Collected data
=== Begin Enclosure ===

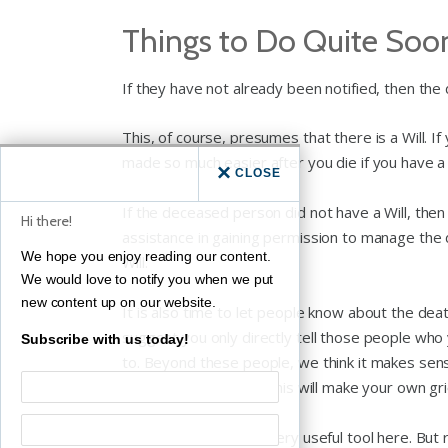
Things to Do Quite Soo
If they have not already been notified, then th
This, of course, presumes that there is a Will. I
made so much easier after you die if you have a va
CLOSE
If the deceased person did not have a Will, then
Hi there!
assistance in gaining permission to manage the
We hope you enjoy reading our content.
Will.
We would love to notify you when we put
new content up on our website.
It is also time to let people know about the deat
suggest you only directly tell those people who
Subscribe with us today!
to. Beyond these people, we think it makes sen
not quite as close, as this will make your own grie
Social media can be a very useful tool here. B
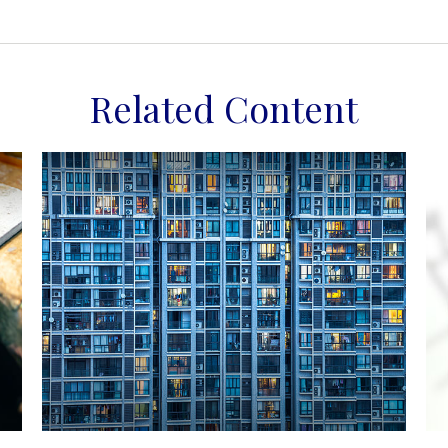
Related Content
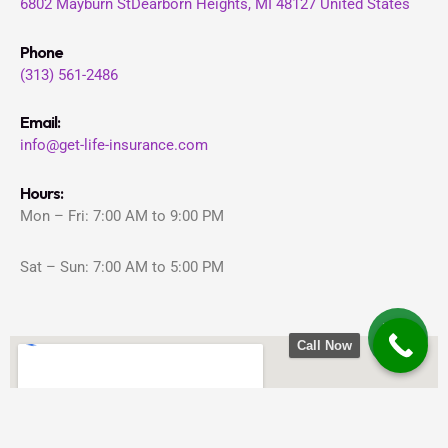
6802 Mayburn St
Dearborn Heights, MI 48127
United States
Phone
(313) 561-2486
Email:
info@get-life-insurance.com
Hours:
Mon – Fri: 7:00 AM to 9:00 PM
Sat – Sun: 7:00 AM to 5:00 PM
Call Now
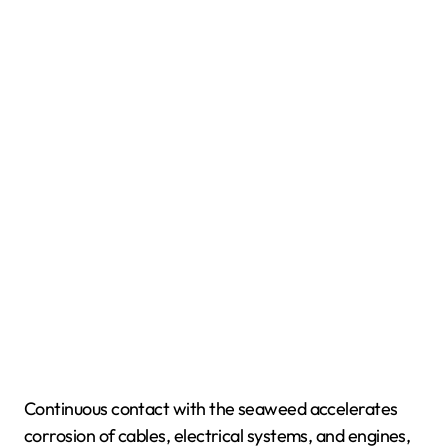
Continuous contact with the seaweed accelerates
corrosion of cables, electrical systems, and engines,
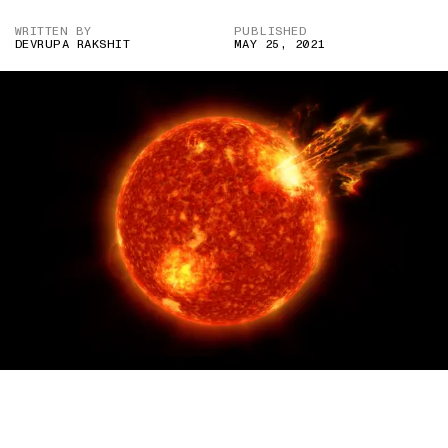
WRITTEN BY
PUBLISHED
DEVRUPA RAKSHIT
MAY 25, 2021
IMAGE CREDIT: NASA’S GODDARD SPACE FLIGHT
CENTER/GENNA DUBERSTEIN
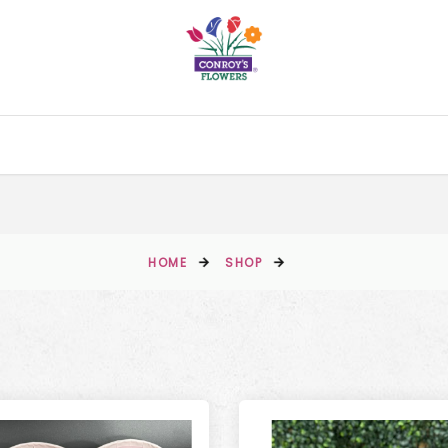
HOME
SHOP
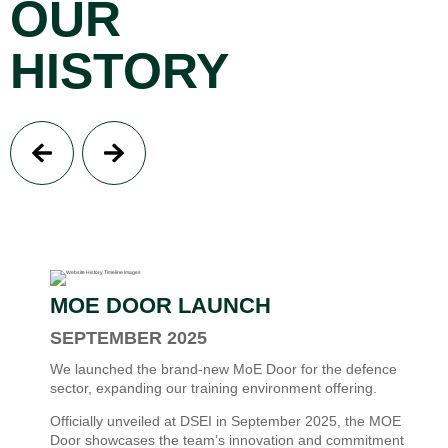
OUR
HISTORY
MOE DOOR LAUNCH
SEPTEMBER 2025
We launched the brand-new MoE Door for the defence
sector, expanding our training environment offering.
Officially unveiled at DSEI in September 2025, the MOE
Door showcases the team’s innovation and commitment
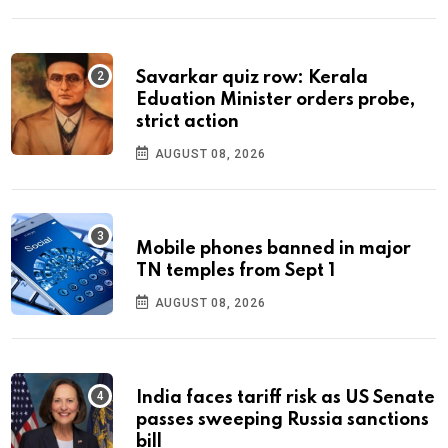
Savarkar quiz row: Kerala
Eduation Minister orders probe,
strict action
AUGUST 08, 2026
Mobile phones banned in major
TN temples from Sept 1
AUGUST 08, 2026
India faces tariff risk as US Senate
passes sweeping Russia sanctions
bill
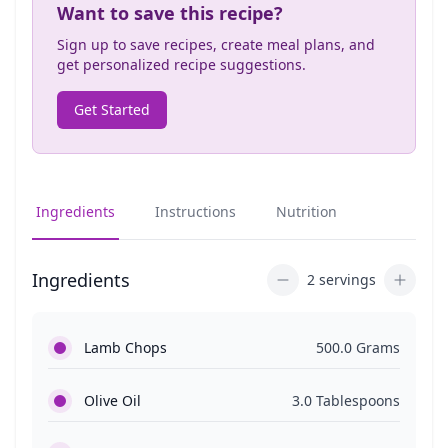
Want to save this recipe?
Sign up to save recipes, create meal plans, and
get personalized recipe suggestions.
Get Started
Ingredients
Instructions
Nutrition
Ingredients
2 servings
Lamb Chops
500.0 Grams
Olive Oil
3.0 Tablespoons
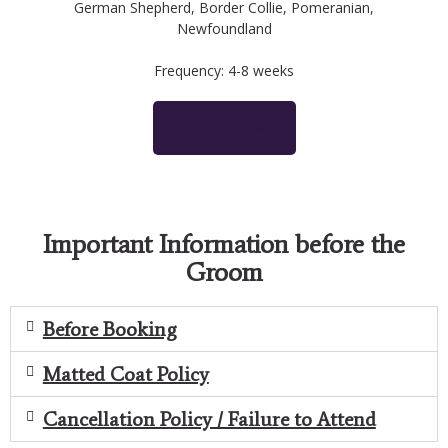
German Shepherd, Border Collie, Pomeranian,
Newfoundland
Frequency: 4-8 weeks
BOOK NOW
Important Information before the
Groom
Before Booking
Matted Coat Policy
Cancellation Policy / Failure to Attend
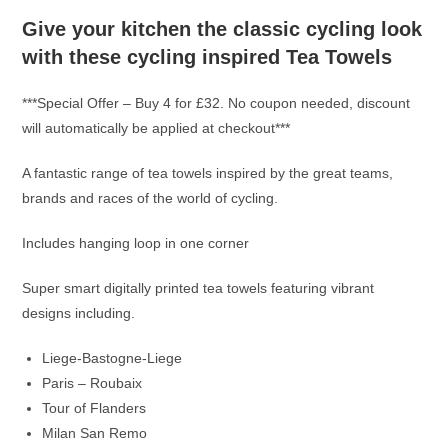
Give your kitchen the classic cycling look
with these cycling inspired Tea Towels
***Special Offer – Buy 4 for £32. No coupon needed, discount
will automatically be applied at checkout***
A fantastic range of tea towels inspired by the great teams,
brands and races of the world of cycling.
Includes hanging loop in one corner
Super smart digitally printed tea towels featuring vibrant
designs including.
Liege-Bastogne-Liege
Paris – Roubaix
Tour of Flanders
Milan San Remo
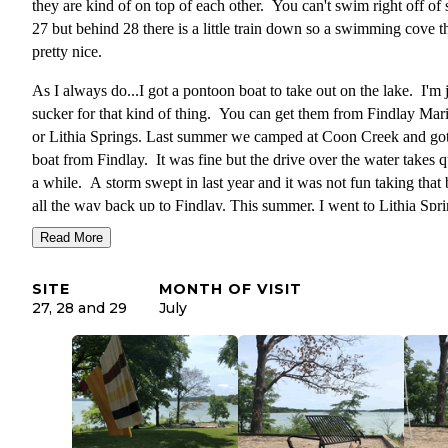
they are kind of on top of each other. You can't swim right off of s
27 but behind 28 there is a little train down so a swimming cove th
pretty nice.
As I always do...I got a pontoon boat to take out on the lake. I'm j
sucker for that kind of thing. You can get them from Findlay Mar
or Lithia Springs. Last summer we camped at Coon Creek and got
boat from Findlay. It was fine but the drive over the water takes q
a while. A storm swept in last year and it was not fun taking that 
all the way back up to Findlay. This summer, I went to Lithia Spr
Marina to rent the boat and it took about 10 minutes from this
Read More
campground. Worth the extra 5 minute drive. We got a regular po
on the 3rd and the big ol' party barge on the 4th.
SITE
MONTH OF VISIT
27, 28 and 29
July
Back to the campground! Sites 27 and 28 are really big. They sit 
big hill with lots of space for the kids to play. The other sites I sa
were more standard sized.
Bathrooms and showers were clean and nice.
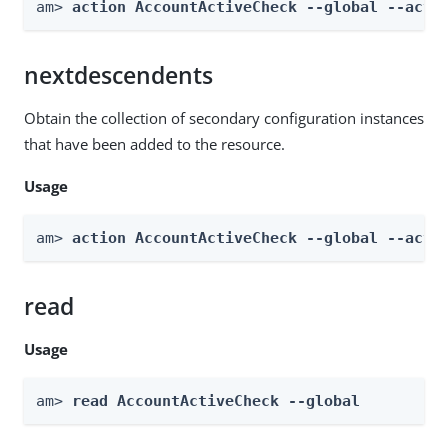
am> 
action AccountActiveCheck --global --acti
nextdescendents
Obtain the collection of secondary configuration instances
that have been added to the resource.
Usage
am> 
action AccountActiveCheck --global --acti
read
Usage
am> 
read AccountActiveCheck --global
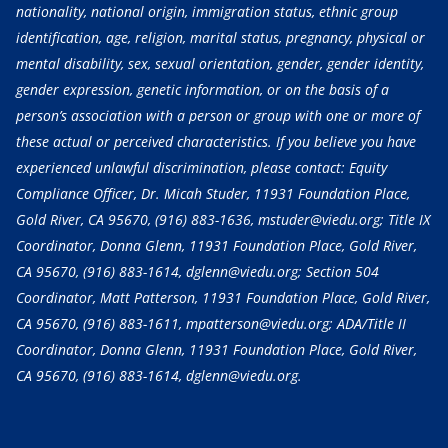
nationality, national origin, immigration status, ethnic group
identification, age, religion, marital status, pregnancy, physical or
mental disability, sex, sexual orientation, gender, gender identity,
gender expression, genetic information, or on the basis of a
person’s association with a person or group with one or more of
these actual or perceived characteristics. If you believe you have
experienced unlawful discrimination, please contact: Equity
Compliance Officer, Dr. Micah Studer, 11931 Foundation Place,
Gold River, CA 95670,
(916) 883-1636
, mstuder@viedu.org; Title IX
Coordinator, Donna Glenn, 11931 Foundation Place, Gold River,
CA 95670,
(916) 883-1614
, dglenn@viedu.org; Section 504
Coordinator, Matt Patterson, 11931 Foundation Place, Gold River,
CA 95670,
(916) 883-1611
, mpatterson@viedu.org; ADA/Title II
Coordinator, Donna Glenn, 11931 Foundation Place, Gold River,
CA 95670,
(916) 883-1614
, dglenn@viedu.org.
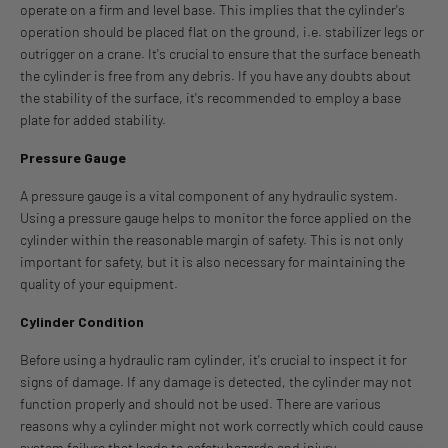
operate on a firm and level base. This implies that the cylinder's
operation should be placed flat on the ground, i.e. stabilizer legs or
outrigger on a crane. It's crucial to ensure that the surface beneath
the cylinder is free from any debris. If you have any doubts about
the stability of the surface, it's recommended to employ a base
plate for added stability.
Pressure Gauge
A pressure gauge is a vital component of any hydraulic system.
Using a pressure gauge helps to monitor the force applied on the
cylinder within the reasonable margin of safety. This is not only
important for safety, but it is also necessary for maintaining the
quality of your equipment.
Cylinder Condition
Before using a hydraulic ram cylinder, it's crucial to inspect it for
signs of damage. If any damage is detected, the cylinder may not
function properly and should not be used. There are various
reasons why a cylinder might not work correctly which could cause
system failure that leads to safety hazards and injury.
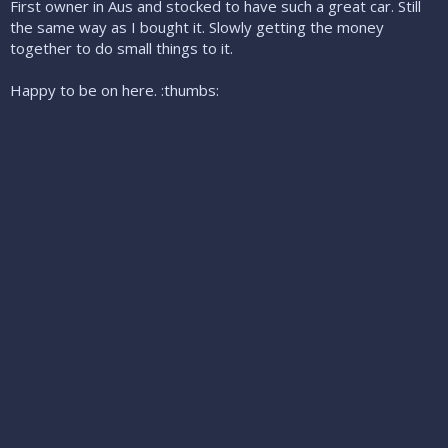
First owner in Aus and stocked to have such a great car. Still
the same way as I bought it. Slowly getting the money
together to do small things to it.
Happy to be on here. :thumbs:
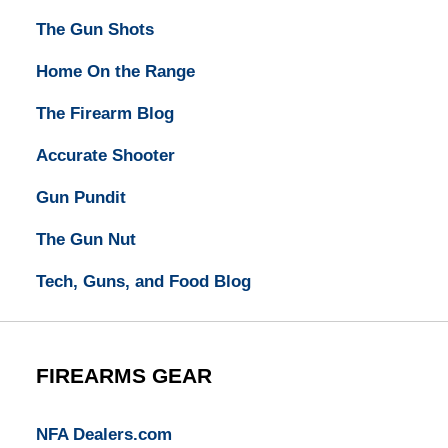
The Gun Shots
Home On the Range
The Firearm Blog
Accurate Shooter
Gun Pundit
The Gun Nut
Tech, Guns, and Food Blog
FIREARMS GEAR
NFA Dealers.com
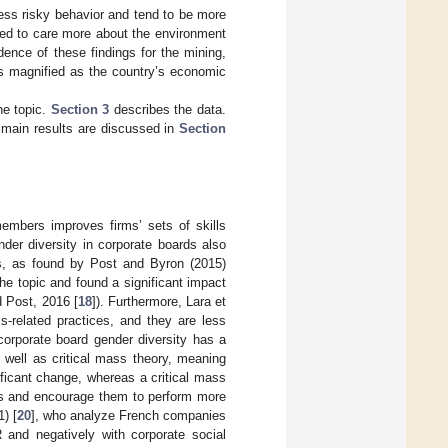
less risky behavior and tend to be more
ned to care more about the environment
dence of these findings for the mining,
is magnified as the country’s economic
he topic.
Section 3
describes the data.
 main results are discussed in
Section
embers improves firms’ sets of skills
nder diversity in corporate boards also
es, as found by Post and Byron (2015)
he topic and found a significant impact
d Post, 2016 [
18
]). Furthermore, Lara et
s-related practices, and they are less
corporate board gender diversity has a
 well as critical mass theory, meaning
ficant change, whereas a critical mass
ies and encourage them to perform more
) [
20
], who analyze French companies
 and negatively with corporate social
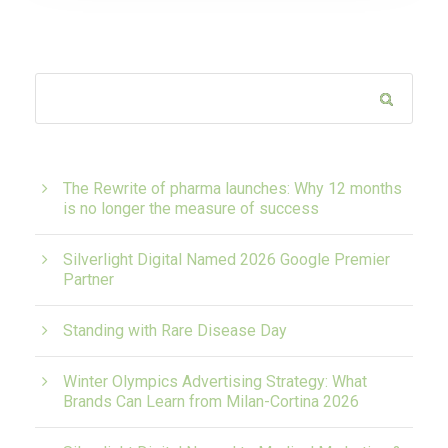
The Rewrite of pharma launches: Why 12 months
is no longer the measure of success
Silverlight Digital Named 2026 Google Premier
Partner
Standing with Rare Disease Day
Winter Olympics Advertising Strategy: What
Brands Can Learn from Milan-Cortina 2026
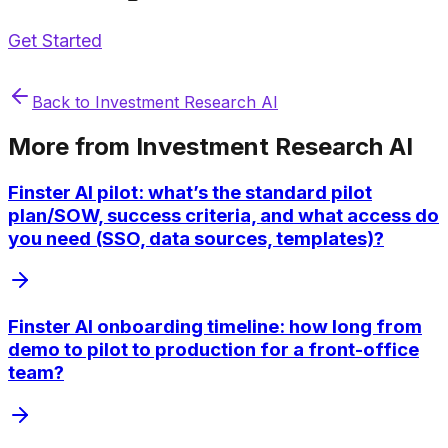
Get Started
Back to
Investment Research AI
More from
Investment Research AI
Finster AI pilot: what’s the standard pilot
plan/SOW, success criteria, and what access do
you need (SSO, data sources, templates)?
Finster AI onboarding timeline: how long from
demo to pilot to production for a front-office
team?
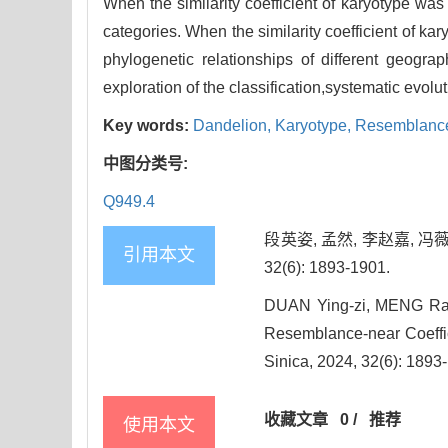
When the similarity coefficient of karyotype was
categories. When the similarity coefficient of k
phylogenetic relationships of different geograp
exploration of the classification,systematic evol
Key words:
Dandelion,
Karyotype,
Resemblance-
中图分类号:
Q949.4
段英姿, 孟然, 李赵嘉, 
引用本文
32(6): 1893-1901.
DUAN Ying-zi, MENG Ran,
Resemblance-near Coeffici
Sinica, 2024, 32(6): 1893
收藏文章
0
/
推荐
使用本文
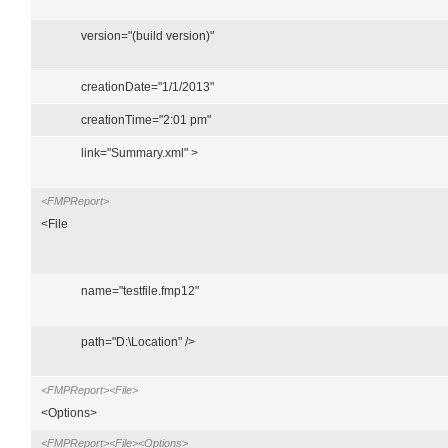
version="(build version)"
creationDate="1/1/2013"
creationTime="2:01 pm"
link="Summary.xml" >
<FMPReport>
<File
name="testfile.fmp12"
path="D:\Location" />
<FMPReport><File>
<Options>
<FMPReport><File><Options>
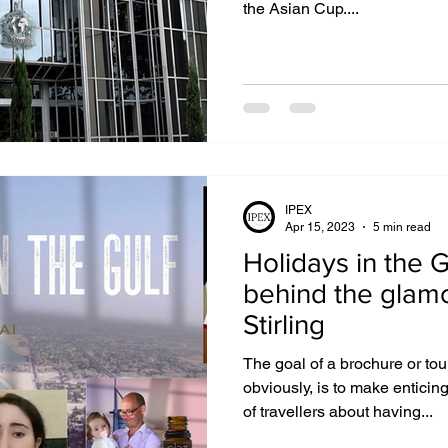
the Asian Cup....
IPEX
Apr 15, 2023
5 min read
Holidays in the Gulf: D
behind the glam
Stirling
The goal of a brochure or to
obviously, is to make enticin
of travellers about having...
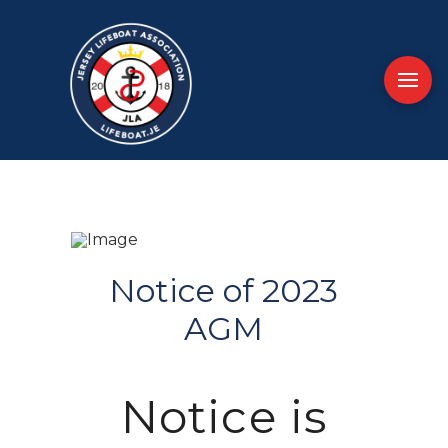
Notice of 2023
AGM
Notice is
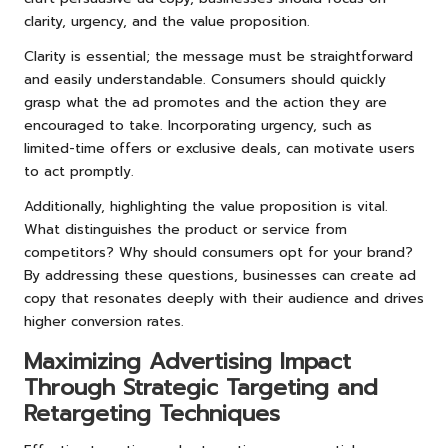
clarity, urgency, and the value proposition.
Clarity is essential; the message must be straightforward
and easily understandable. Consumers should quickly
grasp what the ad promotes and the action they are
encouraged to take. Incorporating urgency, such as
limited-time offers or exclusive deals, can motivate users
to act promptly.
Additionally, highlighting the value proposition is vital.
What distinguishes the product or service from
competitors? Why should consumers opt for your brand?
By addressing these questions, businesses can create ad
copy that resonates deeply with their audience and drives
higher conversion rates.
Maximizing Advertising Impact
Through Strategic Targeting and
Retargeting Techniques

=== End Enclosure ===

■ The problem: Of all the entries above, output exactly the lines between the one holding "sucker for that" and the one holding "a while. A storm", inclusive.

■ Solution for this exercise:
sucker for that kind of thing. You can get them from Findlay Mar
or Lithia Springs. Last summer we camped at Coon Creek and got
boat from Findlay. It was fine but the drive over the water takes q
a while. A storm swept in last year and it was not fun taking that 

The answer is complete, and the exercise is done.